Dataset entries:
[Start of Attachment]

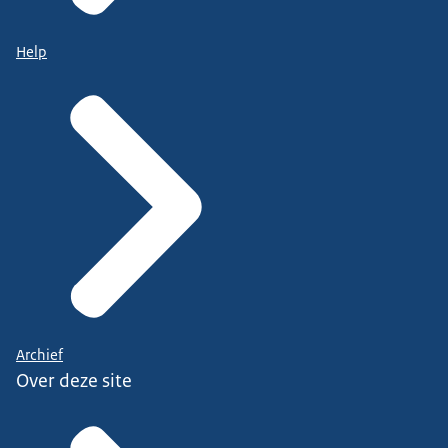
Help
Archief
Over deze site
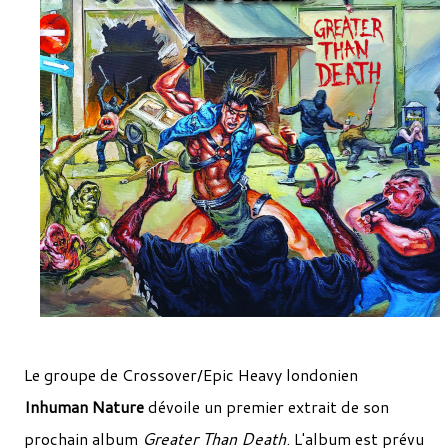
Le groupe de Crossover/Epic Heavy londonien
Inhuman Nature
dévoile un premier extrait de son
prochain album
Greater Than Death
. L'album est prévu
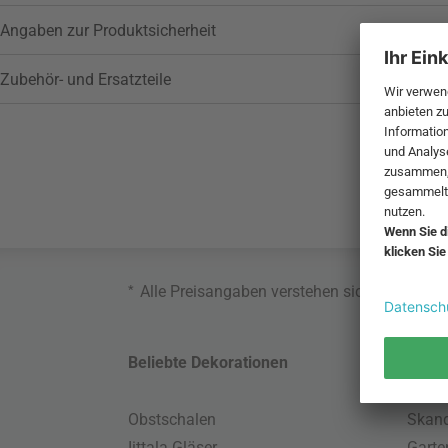
Angaben zur Produktsicherheit
Zubehör- und Ersatzteile
*
Alle Preisangaben verstehen sich inklusive
Beliebte Dekorationen
Belie
Obstschalen
Skand
Iittala Gläser
Gart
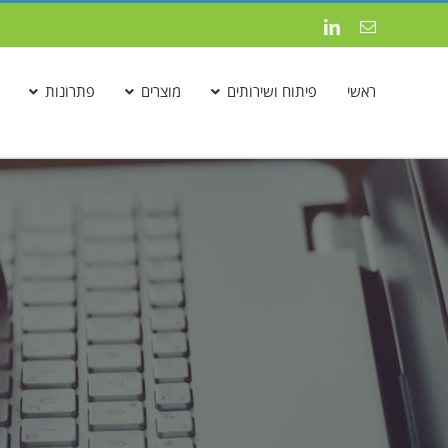
לג
כתובת
LinkedIn
תוכן
דואר
אלקטרוני
ראשי
פיתוח ושירותים
מוצרים
פתרונות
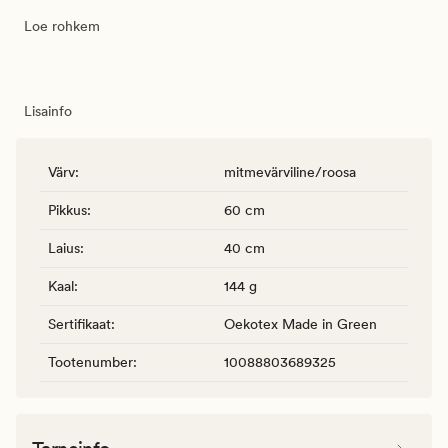
Loe rohkem
Lisainfo
Värv
:
mitmevärviline/roosa
Pikkus
:
60 cm
Laius
:
40 cm
Kaal
:
144 g
Sertifikaat
:
Oekotex Made in Green
Tootenumber
:
10088803689325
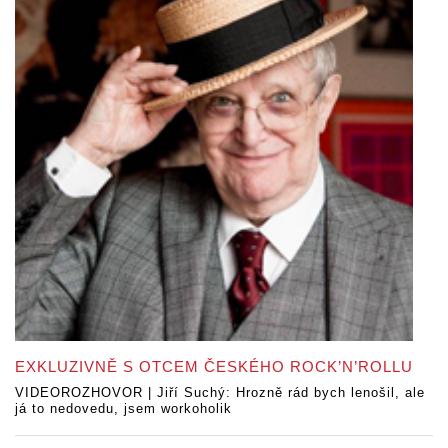
EXKLUZIVNĚ S OTCEM ČESKÉHO ROCK’N’ROLLU
VIDEOROZHOVOR | Jiří Suchý: Hrozně rád bych lenošil, ale
já to nedovedu, jsem workoholik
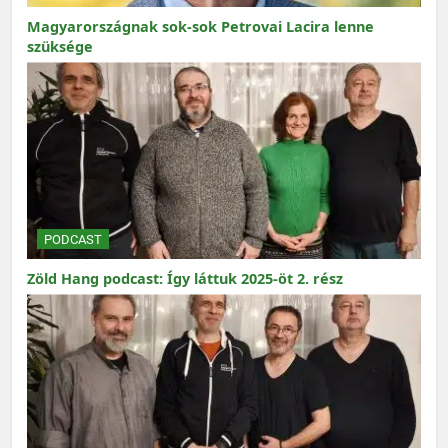
Magyarországnak sok-sok Petrovai Lacira lenne
szüksége
PODCAST
Zöld Hang podcast: Így láttuk 2025-öt 2. rész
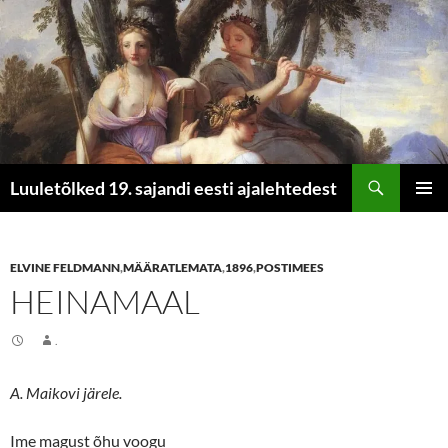
Otsi
Luuletõlked 19. sajandi eesti ajalehtedest
LIIGU
PEAME
SISU
JUURDE
ELVINE FELDMANN
,
MÄÄRATLEMATA
,
1896
,
POSTIMEES
HEINAMAAL
.
A. Maikovi järele.
Ime magust õhu voogu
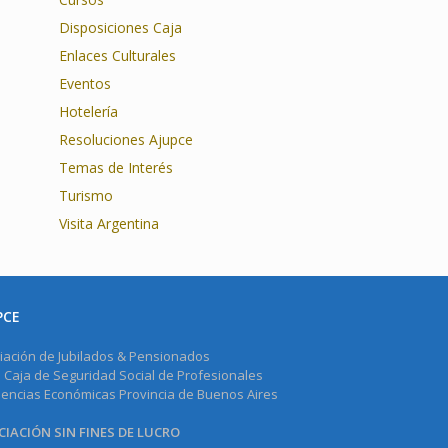
Disposiciones Caja
Enlaces Culturales
Eventos
Hotelería
Resoluciones Ajupce
Temas de Interés
Turismo
Visita Argentina
PCE
iación de Jubilados & Pensionados
a Caja de Seguridad Social de Profesionales
iencias Económicas Provincia de Buenos Aires
IACIÓN SIN FINES DE LUCRO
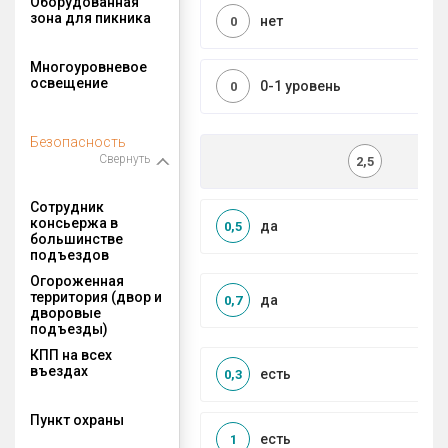
Оборудованная
зона для пикника
нет
0
Многоуровневое
освещение
0-1 уровень
0
Безопасность
Свернуть
2,5
Сотрудник
консьержа в
да
0,5
большинстве
подъездов
Огороженная
территория (двор и
да
0,7
дворовые
подъезды)
КПП на всех
въездах
есть
0,3
Пункт охраны
есть
1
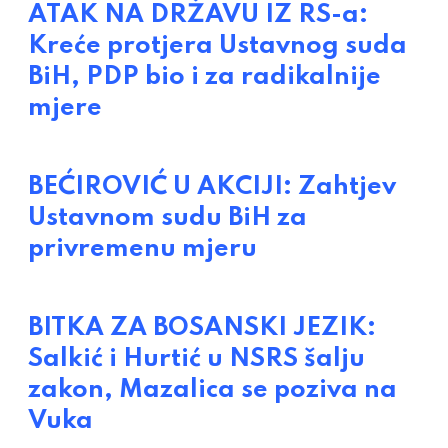
ATAK NA DRŽAVU IZ RS-a:
Kreće protjera Ustavnog suda
BiH, PDP bio i za radikalnije
mjere
BEĆIROVIĆ U AKCIJI: Zahtjev
Ustavnom sudu BiH za
privremenu mjeru
BITKA ZA BOSANSKI JEZIK:
Salkić i Hurtić u NSRS šalju
zakon, Mazalica se poziva na
Vuka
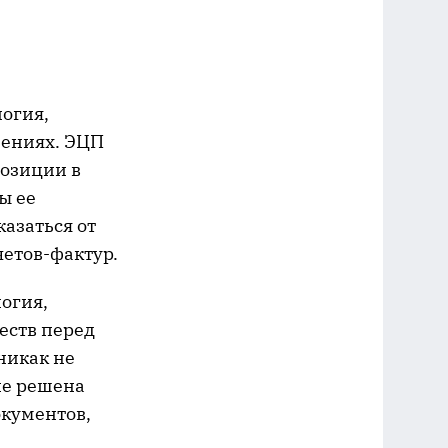
логия,
ениях. ЭЦП
позиции в
ы ее
азаться от
етов-фактур.
логия,
еств перед
никак не
не решена
окументов,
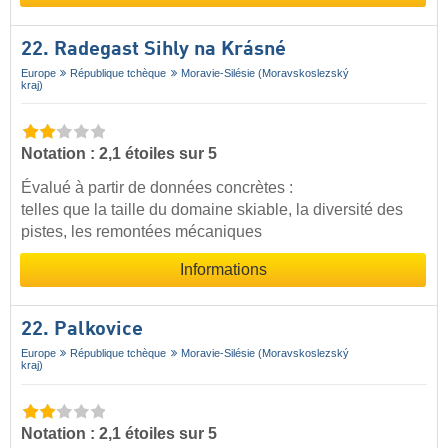
22. Radegast Sihly na Krásné
Europe
République tchèque
Moravie-Silésie (Moravskoslezský
kraj)
Notation : 2,1 étoiles sur 5
Évalué à partir de données concrètes :
telles que la taille du domaine skiable, la diversité des
pistes, les remontées mécaniques
Informations
22. Palkovice
Europe
République tchèque
Moravie-Silésie (Moravskoslezský
kraj)
Notation : 2,1 étoiles sur 5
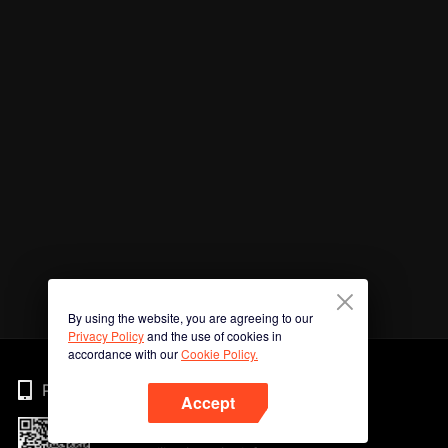
By using the website, you are agreeing to our
Privacy Policy
and the use of cookies in
accordance with our
Cookie Policy.
Phone
Accept
Imbas kod QR untuk muat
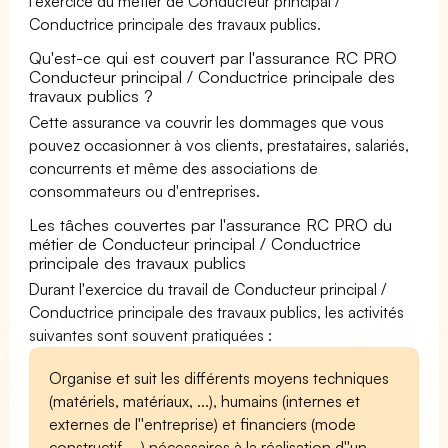
l'exercice du métier de Conducteur principal /
Conductrice principale des travaux publics.
Qu'est-ce qui est couvert par l'assurance RC PRO
Conducteur principal / Conductrice principale des
travaux publics ?
Cette assurance va couvrir les dommages que vous
pouvez occasionner à vos clients, prestataires, salariés,
concurrents et même des associations de
consommateurs ou d'entreprises.
Les tâches couvertes par l'assurance RC PRO du
métier de Conducteur principal / Conductrice
principale des travaux publics
Durant l'exercice du travail de Conducteur principal /
Conductrice principale des travaux publics, les activités
suivantes sont souvent pratiquées :
Organise et suit les différents moyens techniques
(matériels, matériaux, ...), humains (internes et
externes de l''entreprise) et financiers (mode
constructif, ...) nécessaires à la réalisation d''un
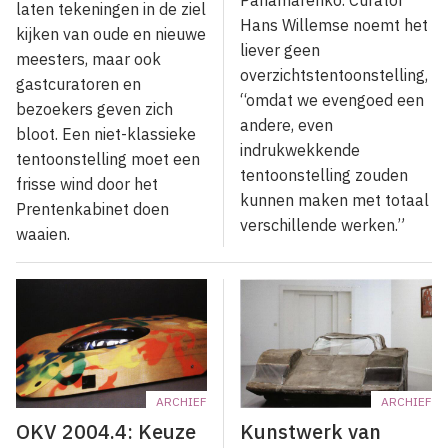
Panamarenko. Curator
laten tekeningen in de ziel
Hans Willemse noemt het
kijken van oude en nieuwe
liever geen
meesters, maar ook
overzichtstentoonstelling,
gastcuratoren en
“omdat we evengoed een
bezoekers geven zich
andere, even
bloot. Een niet-klassieke
indrukwekkende
tentoonstelling moet een
tentoonstelling zouden
frisse wind door het
kunnen maken met totaal
Prentenkabinet doen
verschillende werken.”
waaien.
ARCHIEF
ARCHIEF
OKV 2004.4: Keuze
Kunstwerk van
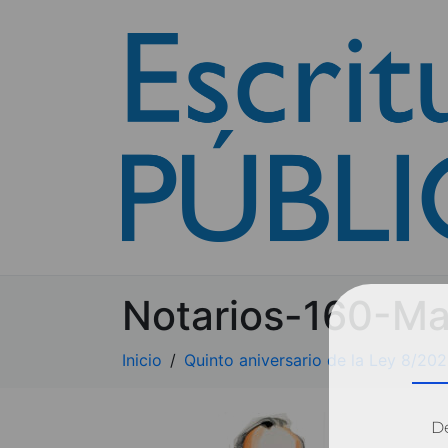
Notarios-160-M
Inicio
Quinto aniversario de la Ley 8/20
Dé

[End of Attachment]

- [Task to carry out] Search the records for the string "Conducteur" and return every line in which it occurs.

- [Answer to the exercise]
l'exercice du métier de Conducteur principal /
Conducteur principal / Conductrice principale des
métier de Conducteur principal / Conductrice
Durant l'exercice du travail de Conducteur principal /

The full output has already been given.